The week ahead for the UK does contain plenty of high-level market data. Tuesday will see the release of July’s GDP estimate from the NIESR, and the market is not expecting any drastic jumps in growth; with any sort of positive figure set to be considered acceptable. There will also be figures released for industrial and manufacturing production on Tuesday, along with the latest view of the UK’s trade balance, with the market forecast for the negative trade deficit to decrease slightly, which could be positive for the Pound. Wednesday will see the release of nationwide consumer confidence figures, and also the Bank of England’s inflation report, with both events having the potential to move the currency exchange markets. With stock markets falling through the back end of last week, and riots across North London this weekend, consumer confidence may be affected, and could reflect negatively on the currency. A rise in inflation will not be welcome either, with the central bank almost having their hands ties in terms of policy.

The Euro fell across the week, amid news that Italy and Spain will require intervention from the ECB to try and raise extra capital through bond sales. The single currency fell against the US Dollar, the EUR/USD exchange rate dropping from Monday’s open of 1.4388 down to 1.4210 on Friday, with the week’s lowest point at 1.4054. The week’s economic events were not beneficial to the currency, with Euro-zone retail sales falling annually from 6.2% down to 5.9%, and the ECB keeping interest rates on hold.
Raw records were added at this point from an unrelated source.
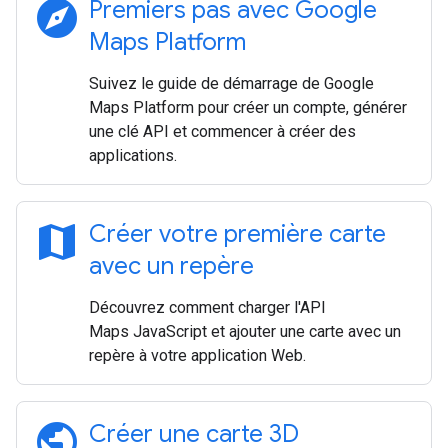
explore
Premiers pas avec Google
Maps Platform
Suivez le guide de démarrage de Google
Maps Platform pour créer un compte, générer
une clé API et commencer à créer des
applications.
map
Créer votre première carte
avec un repère
Découvrez comment charger l'API
Maps JavaScript et ajouter une carte avec un
repère à votre application Web.
public
Créer une carte 3D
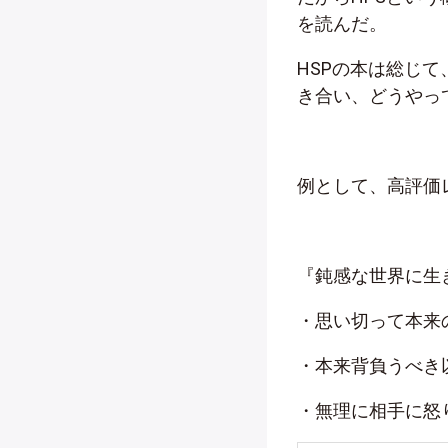
を読んだ。
HSPの本は総じ
き合い、どうやっ
例として、高評価
『鈍感な世界に生
・思い切って本来
・本来背負うべき
・無理に相手に怒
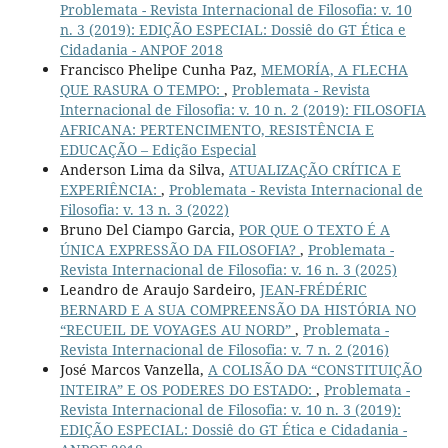
Problemata - Revista Internacional de Filosofia: v. 10
n. 3 (2019): EDIÇÃO ESPECIAL: Dossiê do GT Ética e
Cidadania - ANPOF 2018
Francisco Phelipe Cunha Paz,
MEMORÍA, A FLECHA
QUE RASURA O TEMPO:
,
Problemata - Revista
Internacional de Filosofia: v. 10 n. 2 (2019): FILOSOFIA
AFRICANA: PERTENCIMENTO, RESISTÊNCIA E
EDUCAÇÃO – Edição Especial
Anderson Lima da Silva,
ATUALIZAÇÃO CRÍTICA E
EXPERIÊNCIA:
,
Problemata - Revista Internacional de
Filosofia: v. 13 n. 3 (2022)
Bruno Del Ciampo Garcia,
POR QUE O TEXTO É A
ÚNICA EXPRESSÃO DA FILOSOFIA?
,
Problemata -
Revista Internacional de Filosofia: v. 16 n. 3 (2025)
Leandro de Araujo Sardeiro,
JEAN-FRÉDÉRIC
BERNARD E A SUA COMPREENSÃO DA HISTÓRIA NO
“RECUEIL DE VOYAGES AU NORD”
,
Problemata -
Revista Internacional de Filosofia: v. 7 n. 2 (2016)
José Marcos Vanzella,
A COLISÃO DA “CONSTITUIÇÃO
INTEIRA” E OS PODERES DO ESTADO:
,
Problemata -
Revista Internacional de Filosofia: v. 10 n. 3 (2019):
EDIÇÃO ESPECIAL: Dossiê do GT Ética e Cidadania -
The accompanying press conference to the decision confirmed the stories that had been circulating in regards to the central bank purchasing securities to offset losses suffered in the markets, and this morning has seen that the ECB are focusing efforts on Spanish and Italian securities, with those two nations the most susceptible to default, along the same lines as Greece.

This week will see the European docket release some potentially market moving-data. Tuesday’s German trade balance figures could affect the currency, but with the nation renowned for its strong manufacturing industry, and high export levels it is more than likely we will see a positive result. Wednesday’s focus will turn to CPI (inflation) figures from Germany, with rate-hawks watching closely for any signs of increased price growth, which would give the green light for the ECB to implement another rate rise before the end of the year; which many analysts expect to happen. Thursday will see the release of the ECB’s monthly report for August, which will be closely watched for any shift in rhetoric, and the bank’s predictions for growth and inflation in the coming months. If there is any shift towards a rate hike before the turn of the year, expect to see the Euro appreciate despite the fact the ECB are actively involved in the bond markets to try and stabilise things.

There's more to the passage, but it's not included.